1 2 Previous Next 23 Replies Latest reply on May 2, 2017 2:31 PM by Jonathan Lewis Go to original post
      • 15. Re: query re-write
        AndrewSayer

        Jonathan Lewis wrote:

         

        Andrew Sayer wrote:

         

        I don't know if the hash join is implied by this, the optimizer seems to expect few rows from workflow_report, these could drive a cheapish nested loop using just the report_id index.

         

        You may be right, but it's a little more complex than just "a few rows".

         

        Because the current path involves an existence subquery the optimizer will have used first_rows(1) optimization on the subquery so the rows value will always be (2 - should be 1) however many rows there are that match the subquery predicate. Factor in the cost of the subquery full tablescan, though, which will be pro-rated because of the first_rows(1) optimisation and we see that Oracle expects to do (on average) a lot of work before finding those 2 (1) row(s) - which does, indeed, suggest that there may be a very small number of rows matching the subquery predicate. (A cost of 14,100 when there are 1.4M rows in the table looks very high even if the rows are quite large).

         

        And just to be three-handed: the row counts for the two tables suggest an average of 50 rows in workflow_step_report for every row in workflow_report - so the costs suggest that there'd have to 10s of thousands of driving rows and a really bad clustering_factor (which may be the case depending on the partitioning column) before Oracle would think that a hash join was a better bet than a nested loop.

         

         

        Regards

        Jonathan Lewis

        Thanks for that follow up Jonathan. I've not head of first_rows(1) optimization being used for existence subqueries before, but it makes sense.

         

        It could well be the case that, because the subquery predicate is on a date that I would expect to be at the upper end of the stored values, the value is out of range of the statistics so the optimizer doesn't believe it will ever find matching rows. Although having said that, I had another read of the first query, the plans we have were filtering on a function of the date column there and an equality on user_id which could easily combine and give a really low selectivity. Of course, such low selectivity is typical of where an index could help - but there obviously may be no need (for now).

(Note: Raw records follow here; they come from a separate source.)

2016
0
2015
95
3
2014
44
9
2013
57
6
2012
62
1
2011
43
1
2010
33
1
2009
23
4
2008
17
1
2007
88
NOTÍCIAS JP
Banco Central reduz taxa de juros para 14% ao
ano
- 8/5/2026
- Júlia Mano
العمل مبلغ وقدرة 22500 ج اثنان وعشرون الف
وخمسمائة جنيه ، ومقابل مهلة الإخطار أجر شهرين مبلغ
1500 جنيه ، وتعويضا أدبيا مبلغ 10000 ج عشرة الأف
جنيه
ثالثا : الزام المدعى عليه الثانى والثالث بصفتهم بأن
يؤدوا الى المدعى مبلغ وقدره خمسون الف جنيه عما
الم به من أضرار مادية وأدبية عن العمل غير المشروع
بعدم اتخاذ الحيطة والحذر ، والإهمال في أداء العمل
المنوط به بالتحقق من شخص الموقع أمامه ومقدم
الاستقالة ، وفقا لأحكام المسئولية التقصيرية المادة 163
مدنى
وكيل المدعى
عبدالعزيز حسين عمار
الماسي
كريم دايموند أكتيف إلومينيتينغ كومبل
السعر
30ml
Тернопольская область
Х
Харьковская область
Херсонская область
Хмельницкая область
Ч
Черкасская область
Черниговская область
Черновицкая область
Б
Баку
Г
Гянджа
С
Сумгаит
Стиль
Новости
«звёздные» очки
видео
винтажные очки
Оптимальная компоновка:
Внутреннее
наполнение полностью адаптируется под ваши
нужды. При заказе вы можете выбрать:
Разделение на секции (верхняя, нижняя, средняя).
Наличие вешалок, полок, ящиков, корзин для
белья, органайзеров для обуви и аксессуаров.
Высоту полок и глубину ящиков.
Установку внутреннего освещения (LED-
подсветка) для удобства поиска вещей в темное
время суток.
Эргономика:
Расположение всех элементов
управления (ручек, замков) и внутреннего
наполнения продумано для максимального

        • 16. Re: query re-write
          Jonathan Lewis

          I've not head of first_rows(1) optimization being used for existence subqueries before, but it makes sense.

           

          I've mentioned it a couple of times on my blog - here's one example: https://jonathanlewis.wordpress.com/2010/12/29/existence/ with worked example.

           

          Regards

          Jonathan Lewis

          • 17. Re: query re-write
            Nimish Garg

            try creating following 2 indexes

            1. smp_dbuser2.workflow_step_report(report_ID)

            2. smp_dbuser2.workflow_report(trunc(start_time), user_id)

                or

              smp_dbuser2.workflow_report(trunc(start_time), user_id, report_id)

            and modify your condition to

            trunc(start_time) = to_date('28-Apr-2017','dd-Mon-YYYY')

            • 18. Re: query re-write
              AndrewSayer

              Nimish Garg wrote:

               

              try creating following 2 indexes

              1. smp_dbuser2.workflow_step_report(report_ID)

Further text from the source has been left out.